Orofacial Clefts In Florida

Between 1998 and 2007:

  • 1,814 Florida babies were born with cleft lip (with or without cleft palate)
  • 1,095 Florida babies were born with isolated cleft palate (without cleft lip)
  • An average of 181 babies born with cleft lip every year
  • An average of 110 babies born with isolated cleft palate every year

Compared to the nation’s total incidence of orofacial clefts, Florida’s is low:

In the US, one out of every 952 babies is born with cleft lip with or without cleft palate. In Florida, one out of every 1,176 is. One out of every 1,562 American babies is born with an isolated cleft palate. One out of every 1,961 babies in Florida is born with an ICP.

Offering Help To Families In Florida

The Florida Birth Defects Registry operates several initiatives designed to reduce the risk of birth defects, as well as offering programs to help families with children who have special needs.

You can find more information on their website here.

Florida Zofran Birth Defect Lawsuits

Zofran.Monheit.com is sponsored by a national team of attorneys who have joined forces to investigate claims that the popular drug Zofran, which is often prescribed “off-label” to pregnant women as a morning sickness treatment, may have the potential to cause birth defects.

Zofran’s manufacturer has never sought the drug’s FDA approval for use during pregnancy, and has never investigated its effects on pregnant women in clinical trials. In 2012, the US Department of Justice (DOJ) claimed that Zofran’s producer marketed the drug directly to physicians as a “safe and effective” treatment for the nausea and vomiting common during the first trimester of pregnancy.

The manufacturer continues to deny those allegations. But several US families have filed lawsuits, claiming that Zofran’s manufacturer was aware of its alleged potential to increase the risk of birth defects. They claim that the company continued to market the drug as a safe treatment for morning sickness, despite allegedly receiving at least 200 reports of birth defects with suspected links to Zofran and four large research studies that have found an increased incidence of birth defects in babies exposed to the drug’s active ingredient during the first trimester.

Can Families In Florida File Zofran Birth Defect Lawsuits?

In response to these allegations, our team of attorneys has begun investigating claims of birth defects that families believe may have been caused by fetal exposure to Zofran. We are currently offering free consultations to families in the US, as well as parents in Canada.

Did you take Zofran as a treatment for nausea and vomiting during the first trimester of pregnancy and then deliver a baby with birth defects? You may be entitled to file a claim for compensation against the drug’s manufacturer.

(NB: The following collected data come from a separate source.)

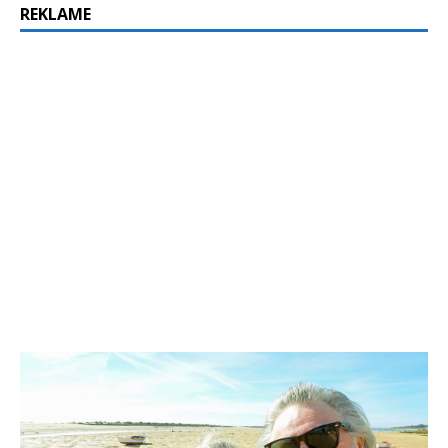
REKLAME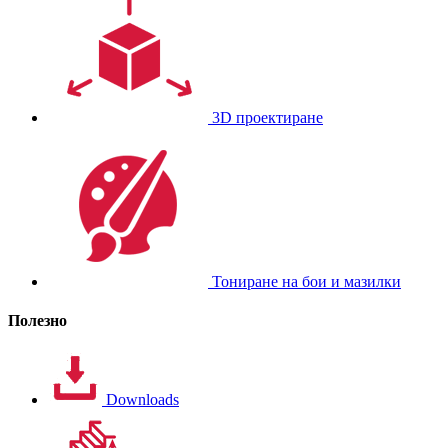
3D проектиране
Тониране на бои и мазилки
Полезно
Downloads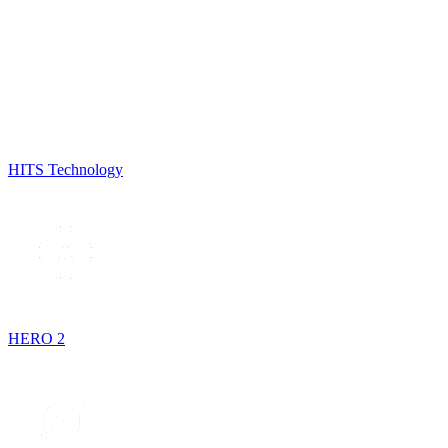
HITS Technology
HERO 2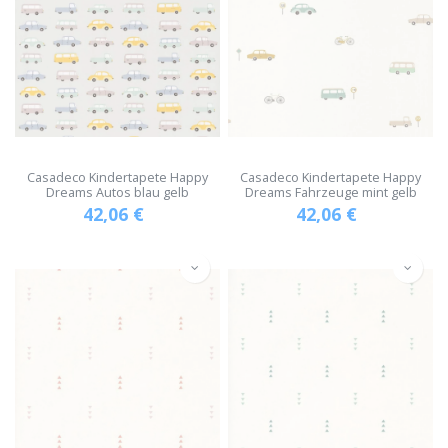
Casadeco Kindertapete Happy
Casadeco Kindertapete Happy
Dreams Autos blau gelb
Dreams Fahrzeuge mint gelb
42,06
€
42,06
€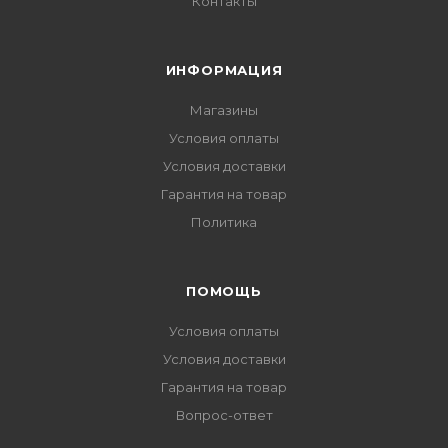
Контакты
ИНФОРМАЦИЯ
Магазины
Условия оплаты
Условия доставки
Гарантия на товар
Политика
ПОМОЩЬ
Условия оплаты
Условия доставки
Гарантия на товар
Вопрос-ответ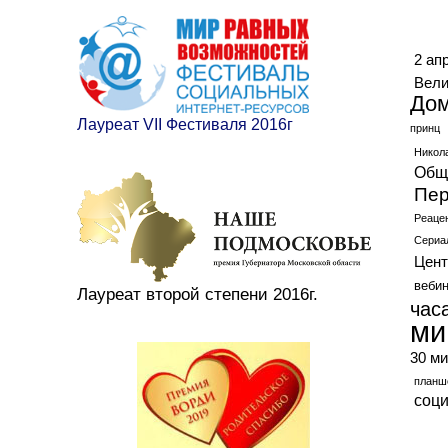
Ме
2 ап
Вели
До
Лауреат VII Фестиваля 2016г
принц
Никол
Общ
Пер
Реаце
Сериа
Цент
веби
Лауреат второй степени 2016г.
час
ми
30 ми
планш
соц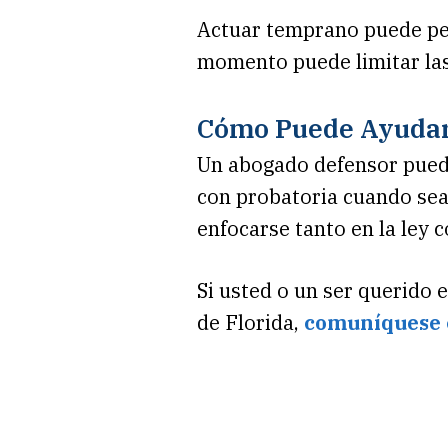
Actuar temprano puede per
momento puede limitar las
Cómo Puede Ayudar L
Un abogado defensor puede 
con probatoria cuando sea
enfocarse tanto en la ley c
Si usted o un ser querido 
de Florida,
comuníquese c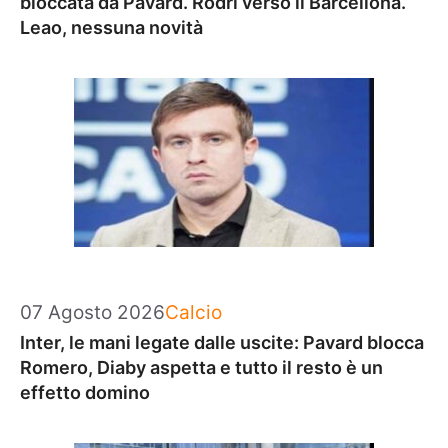
bloccata da Pavard. Rodri verso il Barcellona.
Leao, nessuna novità
Categorie
07 Agosto 2026
Calcio
Inter, le mani legate dalle uscite: Pavard blocca
Romero, Diaby aspetta e tutto il resto è un
effetto domino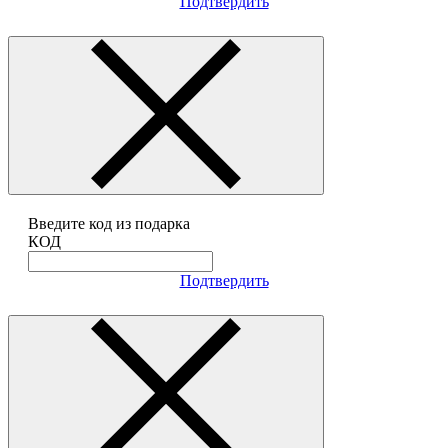
Подтвердить
Введите код из подарка
КОД
Подтвердить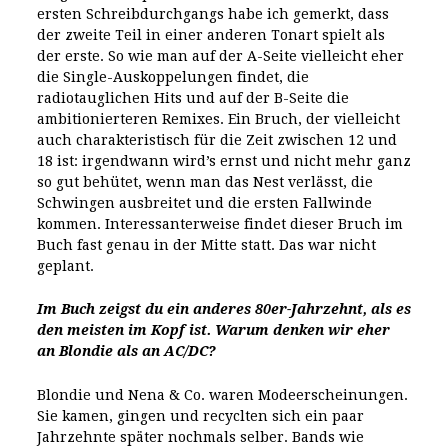
ersten Schreibdurchgangs habe ich gemerkt, dass
der zweite Teil in einer anderen Tonart spielt als
der erste. So wie man auf der A-Seite vielleicht eher
die Single-Auskoppelungen findet, die
radiotauglichen Hits und auf der B-Seite die
ambitionierteren Remixes. Ein Bruch, der vielleicht
auch charakteristisch für die Zeit zwischen 12 und
18 ist: irgendwann wird’s ernst und nicht mehr ganz
so gut behütet, wenn man das Nest verlässt, die
Schwingen ausbreitet und die ersten Fallwinde
kommen. Interessanterweise findet dieser Bruch im
Buch fast genau in der Mitte statt. Das war nicht
geplant.
Im Buch zeigst du ein anderes 80er-Jahrzehnt, als es
den meisten im Kopf ist. Warum denken wir eher
an Blondie als an AC/DC?
Blondie und Nena & Co. waren Modeerscheinungen.
Sie kamen, gingen und recyclten sich ein paar
Jahrzehnte später nochmals selber. Bands wie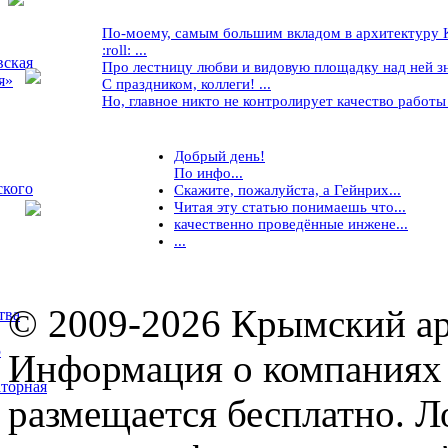
По-моему, самым большим вкладом в архитектуру Кр
:roll: ...
вская
Про лестницу любви и видовую площадку над ней знае
я»
С праздником, коллеги! ...
Но, главное никто не контролирует качество работы ..
Добрый день!
По инфо...
ского
Скажите, пожалуйста, а Гейнрих...
Читая эту статью понимаешь что...
качественно проведённые инжене...
...
© 2009-2026 Крымский ар
тва
5
Информация о компаниях 
торная
размещается бесплатно. Л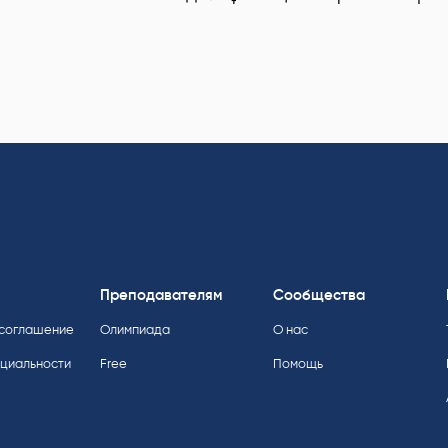
Преподавателям
Сообщества
 соглашение
Олимпиада
О нас
нциальности
Free
Помощь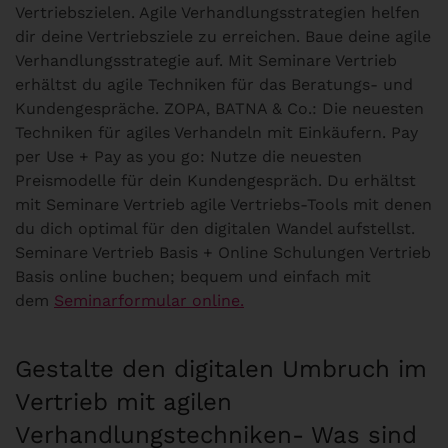
Vertriebszielen. Agile Verhandlungsstrategien helfen
dir deine Vertriebsziele zu erreichen. Baue deine agile
Verhandlungsstrategie auf. Mit Seminare Vertrieb
erhältst du agile Techniken für das Beratungs- und
Kundengespräche. ZOPA, BATNA & Co.: Die neuesten
Techniken für agiles Verhandeln mit Einkäufern. Pay
per Use + Pay as you go: Nutze die neuesten
Preismodelle für dein Kundengespräch. Du erhältst
mit Seminare Vertrieb agile Vertriebs-Tools mit denen
du dich optimal für den digitalen Wandel aufstellst.
Seminare Vertrieb Basis + Online Schulungen Vertrieb
Basis online buchen; bequem und einfach mit
dem
Seminarformular online.
Gestalte den digitalen Umbruch im
Vertrieb mit agilen
Verhandlungstechniken- Was sind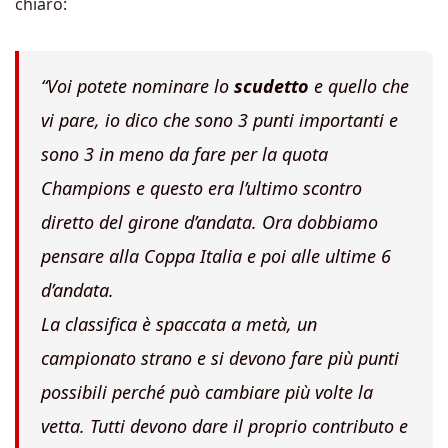
chiaro:
“Voi potete nominare lo
scudetto
e quello che
vi pare, io dico che sono 3 punti importanti e
sono 3 in meno da fare per la quota
Champions e questo era l’ultimo scontro
diretto del girone d’andata. Ora dobbiamo
pensare alla Coppa Italia e poi alle ultime 6
d’andata.
La classifica è spaccata a metà, un
campionato strano e si devono fare più punti
possibili perché può cambiare più volte la
vetta. Tutti devono dare il proprio contributo e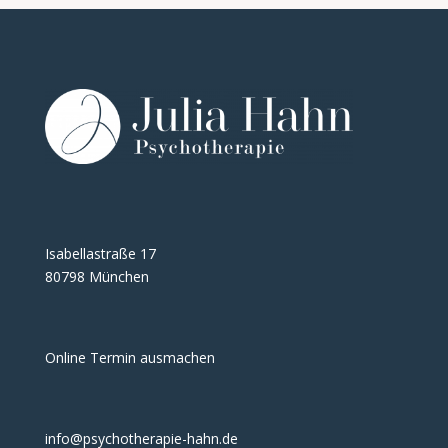
Isabellastraße 17
80798 München
Online Termin ausmachen
info@psychotherapie-hahn.de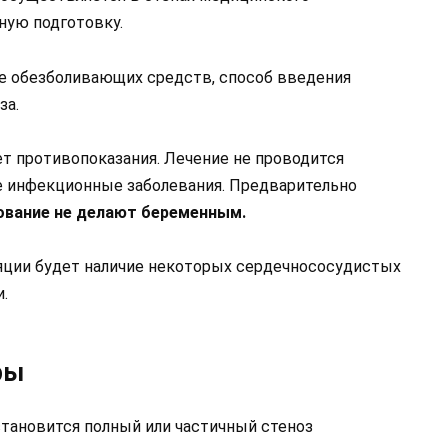
ную подготовку.
е обезболивающих средств, способ введения
за.
т противопоказания. Лечение не проводится
 инфекционные заболевания. Предварительно
вание не делают беременным.
яции будет наличие некоторых сердечнососудистых
.
ры
тановится полный или частичный стеноз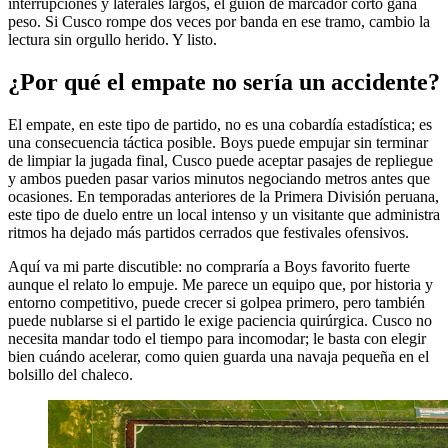
interrupciones y laterales largos, el guion de marcador corto gana
peso. Si Cusco rompe dos veces por banda en ese tramo, cambio la
lectura sin orgullo herido. Y listo.
¿Por qué el empate no sería un accidente?
El empate, en este tipo de partido, no es una cobardía estadística; es
una consecuencia táctica posible. Boys puede empujar sin terminar
de limpiar la jugada final, Cusco puede aceptar pasajes de repliegue
y ambos pueden pasar varios minutos negociando metros antes que
ocasiones. En temporadas anteriores de la Primera División peruana,
este tipo de duelo entre un local intenso y un visitante que administra
ritmos ha dejado más partidos cerrados que festivales ofensivos.
Aquí va mi parte discutible: no compraría a Boys favorito fuerte
aunque el relato lo empuje. Me parece un equipo que, por historia y
entorno competitivo, puede crecer si golpea primero, pero también
puede nublarse si el partido le exige paciencia quirúrgica. Cusco no
necesita mandar todo el tiempo para incomodar; le basta con elegir
bien cuándo acelerar, como quien guarda una navaja pequeña en el
bolsillo del chaleco.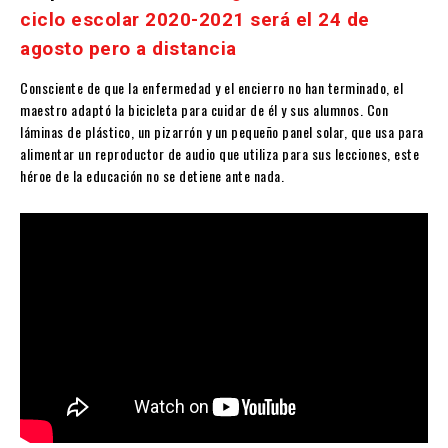
ciclo escolar 2020-2021 será el 24 de
agosto pero a distancia
Consciente de que la enfermedad y el encierro no han terminado, el
maestro adaptó la bicicleta para cuidar de él y sus alumnos. Con
láminas de plástico, un pizarrón y un pequeño panel solar, que usa para
alimentar un reproductor de audio que utiliza para sus lecciones, este
héroe de la educación no se detiene ante nada.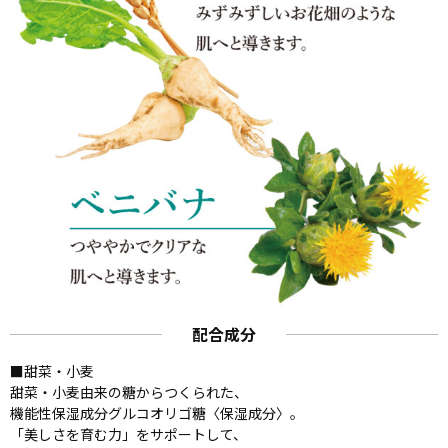
配合成分
■甜菜・小麦
甜菜・小麦由来の糖からつくられた、
機能性保湿成分グルコオリゴ糖〈保湿成分〉。
「美しさを育む力」をサポートして、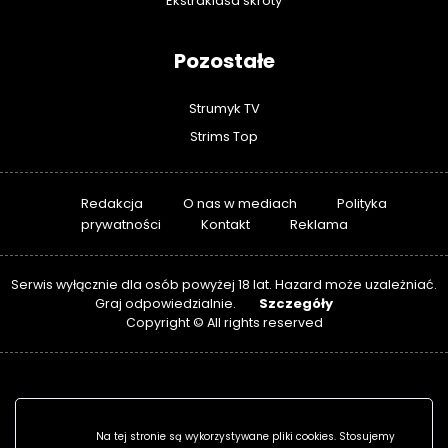
Ekstraklasa skróty
Pozostałe
Strumyk TV
Strims Top
Redakcja
O nas w mediach
Polityka
prywatności
Kontakt
Reklama
Serwis wyłącznie dla osób powyżej 18 lat. Hazard może uzależniać.
Szczegóły
Graj odpowiedzialnie.
Copyright © All rights reserved
Na tej stronie są wykorzystywane pliki cookies. Stosujemy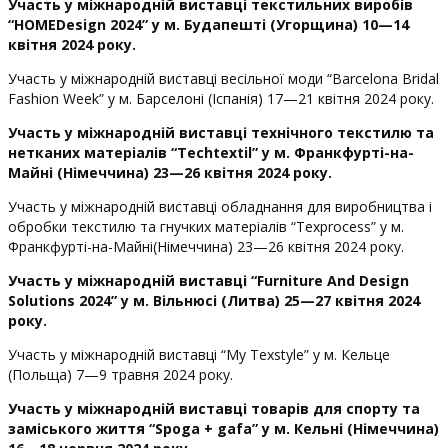
Участь у міжнародній виставці текстильних виробів
“
HOMEDesign
2024” у м. Будапешті (Угорщина) 10—14
квітня 2024 року.
Участь у міжнародній виставці весільної моди “Barcelona Bridal
Fashion Week” у м. Барселоні (Іспанія) 17—21 квітня 2024 року.
Участь у міжнародній виставці технічного текстилю та
нетканих матеріалів “
Techtextil
” у м. Франкфурті-на-
Майні (Німеччина) 23—26 квітня 2024 року.
Участь у міжнародній виставці обладнання для виробництва і
обробки текстилю та гнучких матеріалів “Texprocess” у м.
Франкфурті-на-Майні(Німеччина) 23—26 квітня 2024 року.
Участь у міжнародній виставці “
Furniture
And
Design
Solutions
2024” у м. Вільнюсі (Литва) 25—27 квітня 2024
року.
Участь у міжнародній виставці “My Texstyle” у м. Кельце
(Польща) 7—9 травня 2024 року.
Участь у міжнародній виставці товарів для спорту та
заміського життя “
Spoga
+
gafa
” у м. Кельні (Німеччина)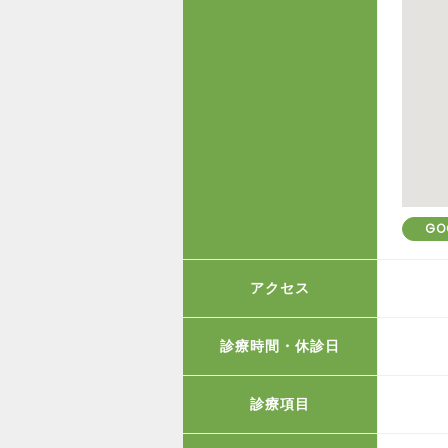
GO
アクセス
診療時間・休診日
診療項目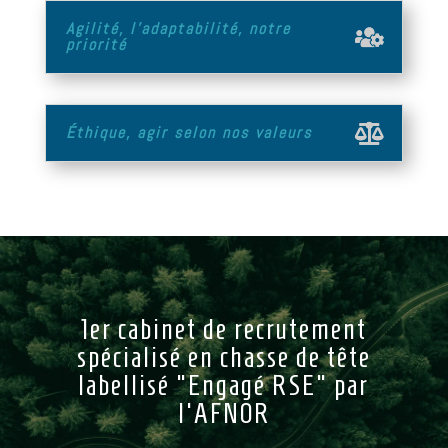
Agilité, l'adaptabilité, notre
priorité
Éthique, agir selon nos valeurs
1er cabinet de recrutement
spécialisé en chasse de tête
labellisé "Engagé RSE" par
l'AFNOR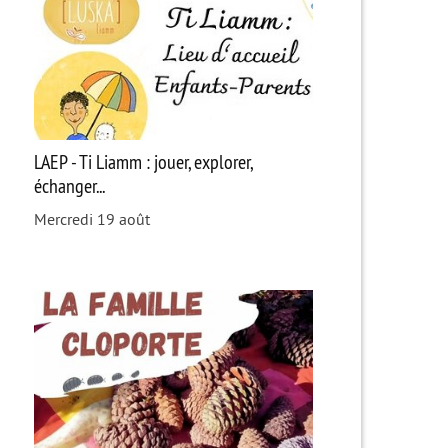
LAEP - Ti Liamm : jouer, explorer,
échanger...
Mercredi 19 août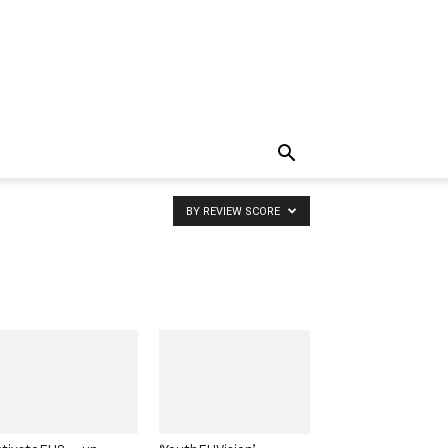
BY REVIEW SCORE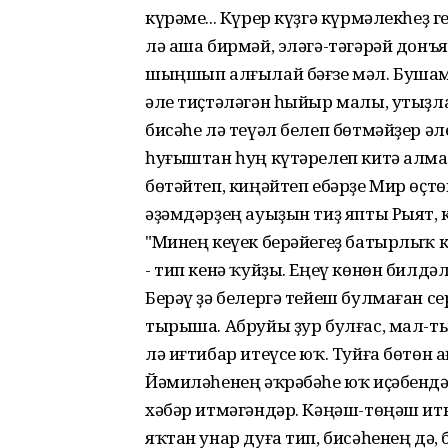
күрәме... Күрер күҙгә күрмәлекһеҙ 
лә аша бирмәй, эләгә-тәгәрәй донъя
шыңшып алғылай бәғзе мәл. Бушама
әле тиҫтәләгән һыйыр малы, утыҙла
бисәһе лә теүәл белеп бөтмәйҙер ә
һуғыштан һуң күтәрелеп китә алма
бөтәйтеп, киңәйтеп ебәрҙе Мир ө
әҙәмдәрҙең ауыҙын тиҙ япты Рыят,
"Минең кеүек берәйегеҙ батырлыҡ
- тип кенә ҡуйҙы. Еңеү көнөн билдә
Берәү ҙә белергә тейеш булмаған се
тырыша. Абруйы ҙур булғас, мал-
лә иғтибар итеүсе юҡ. Туйға бөтөн 
Йәмиләһенең әҡрәбәһе юҡ иҫәбендә
хәбәр итмәгәндәр. Кәңәш-төңәш ит
яҡтан унар дуға тип, бисәһенең дә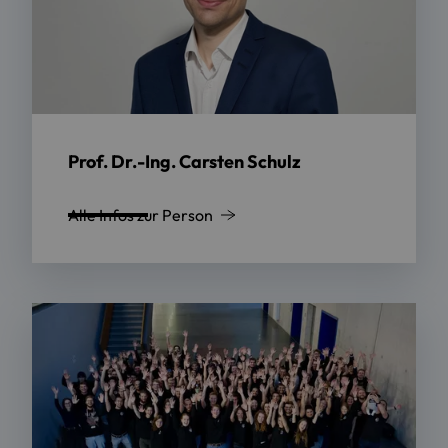
Prof. Dr.-Ing. Carsten Schulz
Alle Infos zur Person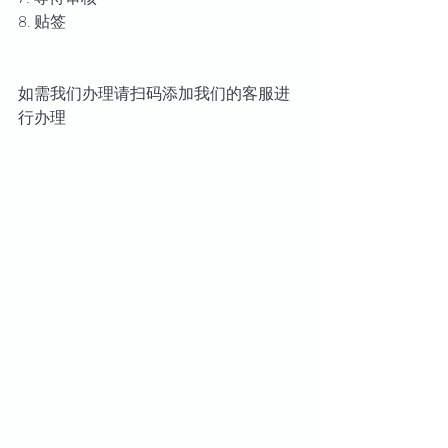
8. 贴签
如需我们办理请扫码添加我们的客服进
行办理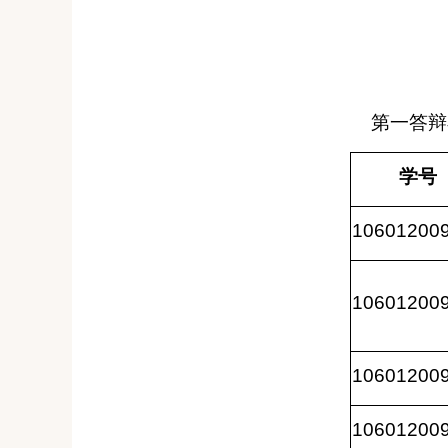
第一答辩
学号
10601200
10601200
10601200
10601200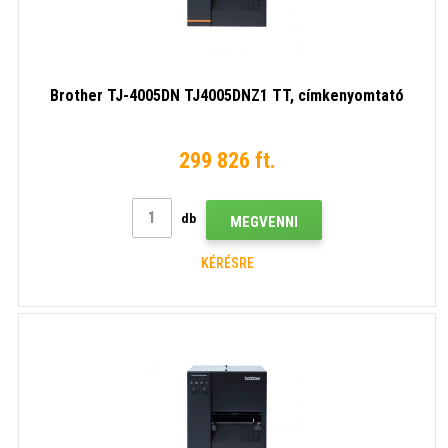
Brother TJ-4005DN TJ4005DNZ1 TT, címkenyomtató
299 826 ft.
db
MEGVENNI
KÉRÉSRE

While our attorneys are not licensed to practice in the State of Florida, our lawyers are admitted to practice in Delaware, where Zofran’s manufacturer has its headquarters. Depending on the unique circumstances of your own situation, we may recommend bringing a legal action against Zofran’s producer in Delaware, or we may be able to recommend local counsel in Florida to handle your case.